BEGIN

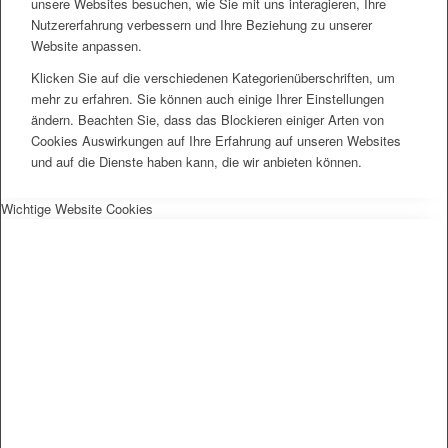
unsere Websites besuchen, wie Sie mit uns interagieren, Ihre
Nutzererfahrung verbessern und Ihre Beziehung zu unserer
Website anpassen.
Klicken Sie auf die verschiedenen Kategorienüberschriften, um
mehr zu erfahren. Sie können auch einige Ihrer Einstellungen
ändern. Beachten Sie, dass das Blockieren einiger Arten von
Cookies Auswirkungen auf Ihre Erfahrung auf unseren Websites
und auf die Dienste haben kann, die wir anbieten können.
Wichtige Website Cookies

END

### ASSIGNMENT
Set down each record above exactly as it stands and leave out all pictures.

### RESPONSE TO THE TASK
unsere Websites besuchen, wie Sie mit uns interagieren, Ihre
Nutzererfahrung verbessern und Ihre Beziehung zu unserer
Website anpassen.
Klicken Sie auf die verschiedenen Kategorienüberschriften, um
mehr zu erfahren. Sie können auch einige Ihrer Einstellungen
ändern. Beachten Sie, dass das Blockieren einiger Arten von
Cookies Auswirkungen auf Ihre Erfahrung auf unseren Websites
und auf die Dienste haben kann, die wir anbieten können.
Wichtige Website Cookies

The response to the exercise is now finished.